President Joe Biden hit the road again Tuesday as part of a multi-day pitch to Americans on the benefits of the bipartisan infrastructure law passed last year, stopping Tuesday in New York City to tout funding for the Gateway Hudson Tunnel Project.
"This is just the beginning," Biden said, as he described how the law was transforming American infrastructure. "It's the beginning of finally constructing a 21st century rail system that's long, long overdue in this country. This project is critical to transforming the Northeast Corridor, increasing speeds, capacity, reliability and safety."
From the West Side Rail Yard, Biden announced $292 million in funding from the infrastructure law Tuesday to complete a critical early phase of the Hudson Tunnel Project intended to improve travel between New York and New Jersey.
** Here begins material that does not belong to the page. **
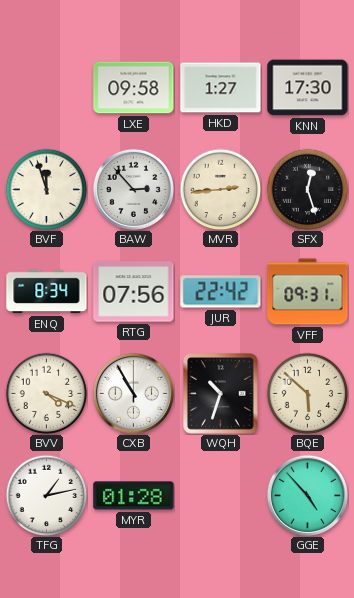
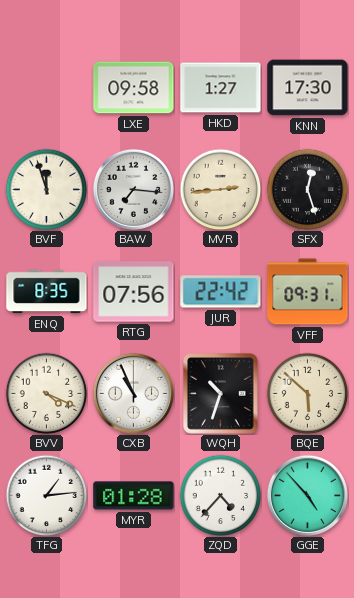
BAW: 2:53 -> 7:16
ENQ: 8:34 -> 8:35
CXB: 10:55 -> 10:56
TFG: 1:13 -> 1:14
ZQD: none -> 4:37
The project "will result in 72,000 good-paying jobs, rehabilitate the old North River Tunnel which opened in 1910, build a new tunnel beneath the Palisades, Hudson River, and the waterfront area in Manhattan, and improve reliability for 200,000-weekday passengers on New Jersey Transit and Amtrak," according to the White House.
So far, the Biden administration has announced over $185 billion in funding from the $1.2 trillion infrastructure bill, the White House told ABC News. That money is going to over 7,000 projects -- ranging from building and repairing roads, bridges, ports, and airports; to investing in clean energy and clean water; cleaning up legacy pollution; and funding access to high-speed internet -- and by end of the year, the administration expects the total number of projects to far exceed 20,000, according to the White House.
Senate Majority Leader Chuck Schumer, joining Biden in his home state Tuesday, mocked former President Donald Trump for being unable to achieve the same. If Biden runs for reelection, as he's expected to do, he could again face Trump -- the only Republican candidate to so far declare candidacy.
"For four years, the former president was shoveling you know what, and now we're going to put real shovels in the ground, wielded by real American workers. That's the basic contrast between this presidency in the last," a smiling Schumer said. "Get on the Joe Biden express now because we are not stopping."
Introducing Biden, Schumer called the president "Mr. Amtrak."
"This is one of the biggest most consequential projects in the country," Biden said, tempering expectations. "But it's going to take time. It's a multi-billion-dollar effort between the states and the federal government but we finally have the money and we're going to get it done. I promise you, we're going to get it done."
The trip to tout rail infrastructure comes after a similar appearance Monday in Baltimore and one week before Biden's State of the Union -- the first time Biden will address a joint session of Congress with the newly-empowered Republican majority in the House.
Biden, who commuted daily between Wilmington and Washington as a senator, said he's traveled more than one million miles on Amtrak and understands how the economy runs stronger when transportation runs on time.
"To have the best economy in the world, you have to have the best infrastructure in the world," he added.
In New York, Biden was joined by Gov. Kathy Hochul, New Jersey Gov. Phil Murphy, Sen. Kirsten Gillibrand, Sen. Cory Booker, Sen. Bob Menendez, and Secretary of Transportation Pete Buttigieg, and other local leaders.
Biden visited Baltimore on Monday to kick off a $6 billion rail tunnel reconstruction project primarily funded by the bipartisan infrastructure law; federal funding could reach up to $4.7 billion, according to the White House. The new tunnel will replace the aging Baltimore and Potomac Tunnel, and remove what the White House says is the largest bottleneck between New Jersey and Washington, D.C.
He and Vice President Kamala Harris plan to travel to Philadelphia on Friday to discuss removing lead pipes – another initiative funded by the infrastructure law -- to cap off a week highlighting federal investments in infrastructure.